PROBLEM REQUIREMENTS
Please give an exact transcription of the lines below, from the one that contains "years of a happy" to the very last, with no other lines.

Transcribed page contents
________________________________________
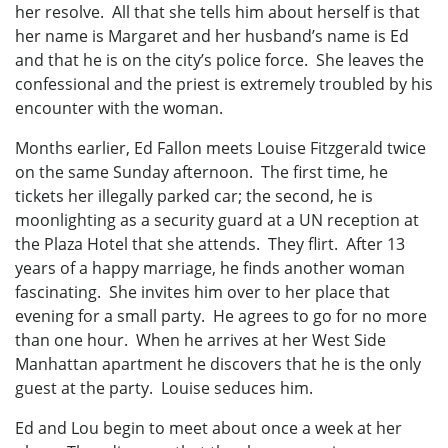
her resolve. All that she tells him about herself is that
her name is Margaret and her husband’s name is Ed
and that he is on the city’s police force. She leaves the
confessional and the priest is extremely troubled by his
encounter with the woman.
Months earlier, Ed Fallon meets Louise Fitzgerald twice
on the same Sunday afternoon. The first time, he
tickets her illegally parked car; the second, he is
moonlighting as a security guard at a UN reception at
the Plaza Hotel that she attends. They flirt. After 13
years of a happy marriage, he finds another woman
fascinating. She invites him over to her place that
evening for a small party. He agrees to go for no more
than one hour. When he arrives at her West Side
Manhattan apartment he discovers that he is the only
guest at the party. Louise seduces him.
Ed and Lou begin to meet about once a week at her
________________________________________
PROBLEM SOLUTION
years of a happy marriage, he finds another woman
fascinating. She invites him over to her place that
evening for a small party. He agrees to go for no more
than one hour. When he arrives at her West Side
Manhattan apartment he discovers that he is the only
guest at the party. Louise seduces him.
Ed and Lou begin to meet about once a week at her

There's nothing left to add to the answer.